Ligia — grávida, à época — e outros dois estudantes, Antônio Marcos Pinto de Oliveira e Maria Regina Lobo Leite de Figueiredo, morreram depois de policiais cercarem uma casa no bairro do Quintino.
Os militares alegaram que os estudantes resistiram à abordagem e teriam atirado. Laudos cadavéricos, no entanto, não identificaram pólvora nas mãos das vítimas, e testemunhas afirmaram não ter havido resistência.
Em 2013, a Comissão da Verdade do Rio de Janeiro apontou que os estudantes foram torturados.
A homenagem a Ligia faz parte do projeto Diplomação da Resistência da USP, que concede diplomas honoríficos aos seus 31 estudantes mortos sob a ditadura militar.
2026 já começou
Às vésperas das eleições de 2026, o País volta a encarar um ponto de inflexão: o futuro democrático está novamente em jogo.
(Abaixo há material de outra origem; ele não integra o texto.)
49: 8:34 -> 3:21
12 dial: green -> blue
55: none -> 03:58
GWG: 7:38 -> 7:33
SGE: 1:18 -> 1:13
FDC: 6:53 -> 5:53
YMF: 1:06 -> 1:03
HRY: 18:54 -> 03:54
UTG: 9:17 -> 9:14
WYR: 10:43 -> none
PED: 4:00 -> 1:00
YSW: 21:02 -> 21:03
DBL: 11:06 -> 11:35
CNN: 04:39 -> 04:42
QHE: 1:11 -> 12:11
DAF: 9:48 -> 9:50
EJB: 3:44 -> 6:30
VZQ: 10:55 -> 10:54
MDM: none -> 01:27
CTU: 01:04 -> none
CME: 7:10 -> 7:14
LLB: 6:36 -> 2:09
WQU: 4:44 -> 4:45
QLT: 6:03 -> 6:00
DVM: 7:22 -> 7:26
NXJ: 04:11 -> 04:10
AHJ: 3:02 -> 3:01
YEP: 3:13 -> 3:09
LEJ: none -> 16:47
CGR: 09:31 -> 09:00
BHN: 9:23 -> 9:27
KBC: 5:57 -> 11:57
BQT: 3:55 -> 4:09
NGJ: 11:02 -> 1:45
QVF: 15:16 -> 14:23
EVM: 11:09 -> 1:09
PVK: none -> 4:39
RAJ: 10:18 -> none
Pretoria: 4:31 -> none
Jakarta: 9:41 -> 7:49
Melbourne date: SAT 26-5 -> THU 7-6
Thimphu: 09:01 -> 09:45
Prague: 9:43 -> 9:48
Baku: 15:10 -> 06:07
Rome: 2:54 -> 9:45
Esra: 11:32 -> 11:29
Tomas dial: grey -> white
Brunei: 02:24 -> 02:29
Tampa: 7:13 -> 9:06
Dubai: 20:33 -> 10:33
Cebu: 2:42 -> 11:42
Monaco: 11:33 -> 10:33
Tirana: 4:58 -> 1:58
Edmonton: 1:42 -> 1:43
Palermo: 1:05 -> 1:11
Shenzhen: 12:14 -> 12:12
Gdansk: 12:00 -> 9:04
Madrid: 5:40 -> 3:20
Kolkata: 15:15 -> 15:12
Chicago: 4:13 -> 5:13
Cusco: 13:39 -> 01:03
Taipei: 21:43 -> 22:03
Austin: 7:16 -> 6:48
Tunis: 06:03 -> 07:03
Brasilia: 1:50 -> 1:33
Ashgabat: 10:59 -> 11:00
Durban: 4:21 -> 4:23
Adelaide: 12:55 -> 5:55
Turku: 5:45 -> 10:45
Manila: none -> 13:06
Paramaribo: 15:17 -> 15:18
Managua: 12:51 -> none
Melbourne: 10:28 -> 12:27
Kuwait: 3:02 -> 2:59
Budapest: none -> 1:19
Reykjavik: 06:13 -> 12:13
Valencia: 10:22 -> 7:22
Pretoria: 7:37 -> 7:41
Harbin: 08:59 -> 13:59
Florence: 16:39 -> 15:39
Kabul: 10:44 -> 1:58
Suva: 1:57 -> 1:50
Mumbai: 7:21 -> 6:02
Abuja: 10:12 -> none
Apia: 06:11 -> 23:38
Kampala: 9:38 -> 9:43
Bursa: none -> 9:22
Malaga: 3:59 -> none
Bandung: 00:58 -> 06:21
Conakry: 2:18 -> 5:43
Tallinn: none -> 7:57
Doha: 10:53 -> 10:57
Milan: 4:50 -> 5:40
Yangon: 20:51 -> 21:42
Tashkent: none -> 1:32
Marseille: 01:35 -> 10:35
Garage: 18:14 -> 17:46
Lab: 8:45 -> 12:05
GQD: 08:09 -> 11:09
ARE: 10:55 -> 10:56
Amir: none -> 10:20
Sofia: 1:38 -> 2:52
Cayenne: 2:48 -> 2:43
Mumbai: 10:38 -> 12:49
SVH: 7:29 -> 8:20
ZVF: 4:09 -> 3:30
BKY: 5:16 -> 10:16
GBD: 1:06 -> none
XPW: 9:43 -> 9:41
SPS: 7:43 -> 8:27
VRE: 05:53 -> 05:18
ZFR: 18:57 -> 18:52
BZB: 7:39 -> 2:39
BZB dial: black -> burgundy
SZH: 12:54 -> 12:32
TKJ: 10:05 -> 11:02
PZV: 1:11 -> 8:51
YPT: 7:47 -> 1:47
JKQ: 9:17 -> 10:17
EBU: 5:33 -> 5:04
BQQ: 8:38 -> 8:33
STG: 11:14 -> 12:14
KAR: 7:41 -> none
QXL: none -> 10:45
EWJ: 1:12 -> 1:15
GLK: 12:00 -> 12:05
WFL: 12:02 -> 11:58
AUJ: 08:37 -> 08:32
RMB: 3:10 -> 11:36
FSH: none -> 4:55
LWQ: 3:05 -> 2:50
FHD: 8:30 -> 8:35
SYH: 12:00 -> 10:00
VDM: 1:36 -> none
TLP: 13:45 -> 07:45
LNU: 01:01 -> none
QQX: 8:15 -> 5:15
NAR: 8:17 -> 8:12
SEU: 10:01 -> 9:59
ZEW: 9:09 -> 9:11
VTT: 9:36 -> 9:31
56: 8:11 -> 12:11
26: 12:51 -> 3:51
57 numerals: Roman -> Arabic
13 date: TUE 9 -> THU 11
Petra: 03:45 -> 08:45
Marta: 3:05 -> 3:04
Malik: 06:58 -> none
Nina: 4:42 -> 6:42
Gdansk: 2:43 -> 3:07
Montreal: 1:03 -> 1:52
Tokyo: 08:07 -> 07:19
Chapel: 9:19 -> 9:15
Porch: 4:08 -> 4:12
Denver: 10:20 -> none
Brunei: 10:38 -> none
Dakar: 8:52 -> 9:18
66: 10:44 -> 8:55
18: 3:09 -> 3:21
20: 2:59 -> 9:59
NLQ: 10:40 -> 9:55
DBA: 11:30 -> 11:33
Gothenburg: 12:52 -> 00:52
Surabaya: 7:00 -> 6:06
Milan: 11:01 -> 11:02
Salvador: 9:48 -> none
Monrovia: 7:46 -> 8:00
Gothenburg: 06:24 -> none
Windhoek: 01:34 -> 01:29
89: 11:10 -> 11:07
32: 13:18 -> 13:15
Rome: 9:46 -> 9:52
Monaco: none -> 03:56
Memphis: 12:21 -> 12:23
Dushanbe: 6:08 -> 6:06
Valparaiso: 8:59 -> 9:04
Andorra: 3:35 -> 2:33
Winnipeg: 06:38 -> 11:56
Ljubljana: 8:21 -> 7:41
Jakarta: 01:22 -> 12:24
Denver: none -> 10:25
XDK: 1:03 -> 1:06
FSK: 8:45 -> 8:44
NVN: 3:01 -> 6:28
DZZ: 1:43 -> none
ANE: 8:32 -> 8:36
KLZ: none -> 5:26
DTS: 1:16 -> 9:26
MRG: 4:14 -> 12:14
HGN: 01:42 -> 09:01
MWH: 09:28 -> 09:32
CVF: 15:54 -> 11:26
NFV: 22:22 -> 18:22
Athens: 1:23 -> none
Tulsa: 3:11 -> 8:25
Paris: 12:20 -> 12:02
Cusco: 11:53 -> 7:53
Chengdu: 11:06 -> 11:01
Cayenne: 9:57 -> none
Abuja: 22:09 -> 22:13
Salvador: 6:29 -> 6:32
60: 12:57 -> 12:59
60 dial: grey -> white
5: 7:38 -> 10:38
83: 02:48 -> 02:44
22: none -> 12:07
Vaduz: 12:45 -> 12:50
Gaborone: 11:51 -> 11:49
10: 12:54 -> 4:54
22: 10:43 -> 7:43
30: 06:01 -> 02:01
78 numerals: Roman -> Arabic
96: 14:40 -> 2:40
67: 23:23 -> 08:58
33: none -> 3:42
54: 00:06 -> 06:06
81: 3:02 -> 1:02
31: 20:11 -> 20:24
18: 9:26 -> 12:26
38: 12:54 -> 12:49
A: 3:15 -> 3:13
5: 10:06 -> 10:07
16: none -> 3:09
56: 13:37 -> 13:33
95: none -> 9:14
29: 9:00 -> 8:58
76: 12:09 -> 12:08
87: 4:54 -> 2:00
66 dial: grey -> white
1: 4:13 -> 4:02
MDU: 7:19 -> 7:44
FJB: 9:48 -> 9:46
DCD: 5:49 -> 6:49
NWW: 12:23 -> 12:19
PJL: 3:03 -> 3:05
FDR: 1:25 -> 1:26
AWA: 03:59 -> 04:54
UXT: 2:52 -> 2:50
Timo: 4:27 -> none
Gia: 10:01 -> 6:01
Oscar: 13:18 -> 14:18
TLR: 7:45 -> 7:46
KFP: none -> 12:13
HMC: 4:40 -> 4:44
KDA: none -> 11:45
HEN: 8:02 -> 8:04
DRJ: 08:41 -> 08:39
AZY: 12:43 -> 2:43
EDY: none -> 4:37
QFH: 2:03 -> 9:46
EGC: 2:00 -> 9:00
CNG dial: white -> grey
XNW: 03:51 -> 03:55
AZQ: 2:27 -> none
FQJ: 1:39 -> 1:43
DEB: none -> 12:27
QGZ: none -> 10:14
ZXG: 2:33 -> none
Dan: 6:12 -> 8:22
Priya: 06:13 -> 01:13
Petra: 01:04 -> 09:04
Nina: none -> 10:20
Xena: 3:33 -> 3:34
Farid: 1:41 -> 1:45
A ameaça bolsonarista não foi derrotada, apenas recuou. No Congresso, forças conservadoras seguem ditando o ritmo. Lá fora, o avanço da extrema-direita e os conflitos em Gaza, no Irã e na Ucrânia agravam a instabilidade global.
Se você valoriza o jornalismo crítico, independente e comprometido com a democracia, este é o momento de agir.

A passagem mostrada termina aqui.